Reality television hit a new low this week. I’m not referring to Big Brother where its dismal ratings seem to be coinciding with the predicted victory of a housemate aptly named Halfwit. No, to view the ultimate in questionable taste you need to travel to Istanbul where they’ve just announced the latest Turkish take on celebrity gameshows. Forget Strictly Come Dancing or Dancing on Ice, the new must-have format has the catchy title Penitents Compete. It features a priest, a rabbi, an imam and a Buddhist monk competing against each other to convert ten atheists.

Hitherto Turkey has not been known for its innovative television concepts, but this latest idea has taken the art form to a new level. The prize for any convert is an all-expenses-paid pilgrimage to Mecca, Jerusalem or Tibet, depending on which religion they’ve chosen. Plus, as the broadcaster proudly points out, at stake is the greatest prize ever offered on a gameshow: belief in God.

In order to avoid cheating (and who wouldn’t be tempted to fake atheism to win a free holiday in a Tibetan monastery), all the contestants are vetted by a “commission of theologians”. Perhaps the producers of Big Brother could steal the idea to lift their flagging fortunes: though I doubt the level of debate could match the current erudite banter between those intellectual heavyweights Lesbian Lisa and glamourpuss Sophie “Dogface” Reade.

Sadly the producers of the Turkish show have missed the underlying point of reality shows: they mustn’t reflect reality at all, or they won’t work. We had no idea what we’d bitten off when a few years ago my development team dreamed up a show called Paradise Hotel and I sold it to a big American network. The idea was that eleven young people go into the most glamorous “hotel” in the world and get bored. That was about it. It was the number one hit on American television all summer long.

There was a twist, of course: all the “guests” hated each other. Now if you go on holiday, chances are you go with some friends you quite like and hope you’re sharing a resort with like-minded people. However the reality show works the other way round. Producers cast people whom they suspect will either detest or want to have sex with each other from the outset.
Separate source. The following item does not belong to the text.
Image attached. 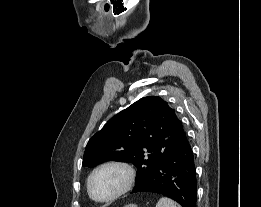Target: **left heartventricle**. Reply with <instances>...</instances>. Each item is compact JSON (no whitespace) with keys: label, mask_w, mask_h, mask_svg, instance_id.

That’s the entire premise of Big Brother, Wife Swap and all the others. The worse thing any would-be contestant can say at the audition is “I get on with people”. The right attitude is “I’m great – anyone who gets in my way will get trampled on”.

It’s all a conspiracy, of course. There is an unholy alliance between the participants and producers of reality shows, from game shows to castaways on desert islands. We need conflict, passion and drama to make ratings: they want to be famous. The rubbish singers on the X-Factor auditions know they’re rubbish, but they want to get on telly, even to have Cowell mock them. So, stick by the rules, play the part you’ve been chosen for and you’ll do well. And the more controversial you are, the more column inches you’ll get in The Sun.

Herein lies the fundamental flaw in the Turkish format. The show will only work if someone gets converted – that must be what the producers are praying for. But if the participants really are atheists, as the broadcaster insists, then the last thing they will want is God, and the lure of a pilgrimage to Mecca is scarcely an incentive. So the only good contestant for the producers will be exactly the sort of person the “commission of theologians” will be trying to weed out. It’ll be interesting to see the ratings.

Mind you, if it’s a hit, next year we’ll all be glued to “Britain’s Got God”. Starring Reverend Simon Cowell of course.